A pergunta que muitos têm me feito nesse período de investigação, eu também me fiz diversas vezes: não é muito “racional” esse seu questionamento? Sim, ele é. Mas nem por isso eu me sinto menos bonitx ou confortável quanto estou de vestido, maquiagem, unhas pintadas. Nem por isso me sinto menos à vontade ou identificado perto de mulheres do que de homens, e há muitos anos todas minhas amigas íntimas são mulheres. Me sinto preso, desconfortável, insultado até em situações masculinas, e me desinteresso profundamente por assuntos e comportamentos masculinos (como também por muitos femininos). O meu questionamento não poderia deixar de ser racional, como todos são. Temos ainda um vício, profundamente cartesiano e positivista, de separar as coisas em racionais e emocionais. Isso é uma merda. 

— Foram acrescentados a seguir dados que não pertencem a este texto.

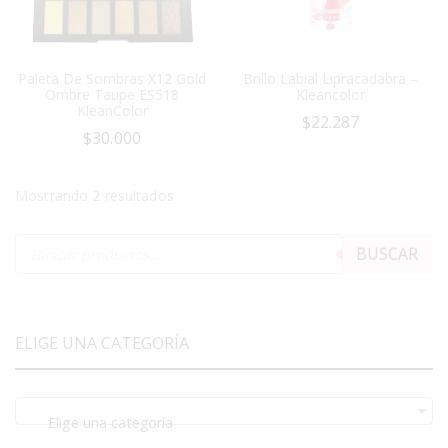
Paleta De Sombras X12 Gold
Brillo Labial Lipracadabra –
Ombre Taupe ES518
Kleancolor
KleanColor
$
22.287
$
30.000
Mostrando 2 resultados
BUSCAR
ELIGE UNA CATEGORÍA
Elige una categoría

Eu sempre me senti desconfortável e com ódio desse mundo; foi só um questionamento racional, uma investigação teórica além de um comprometimento militante e afetivo, que me fez entender que esse ódio tinha muito mais vigor, sentido, profundidade quando recebeu o nome e a forma de comunismo, de marxismo. Penso em meu desconforto com meu papel de gênero de maneira análoga: sempre me incomodou profundamente; e pela primeira vez sinto encontrar algo que se encaixa como uma luva nesse desconforto, que dá nome e sentido a isso. É esse o lugar da transexualidade não-binária em minha subjetividade: estou me encontrando ao não me identificar como homem, nem como mulher. Sei que há algo de abstrato nisso, na medida em que as pessoas – pelo menos do jeito que minha aparência física é hoje – continuarão a me identificar como homem. Ler esse texto me ajudou bastante a pensar sobre isso, assim como conversar com pessoas maravilhosas não-binárias que conheci. E sei que serei, como já fui, hostilizado até mesmo por pessoas LGBT que, apesar de lutarem por liberdade, muitas vezes continuam, como todos nós, apegadas às suas caixinhas, às prisões nas quais encontram segurança para afirmar sua identidade. Bom, mas é isso que quis dizer quando afirmei que ninguém se torna livre sozinho; as jaulas do gênero vão continuar me perseguindo, como continuam com cada pessoa trans e mesmo com as cis desse mundo (esse texto fala bem sobre isso). Procuro o caminho para a liberdade em uma luta contínua, que é subjetiva, e política, e ao lado de pessoas que aprendo cada dia mais a amar, respeitar e admirar profundamente. Ser tratado como louco é algo a que já me habituei; e todos aqueles que buscam por liberdade em um mundo feito de jaulas devem aprender que não há outro caminho.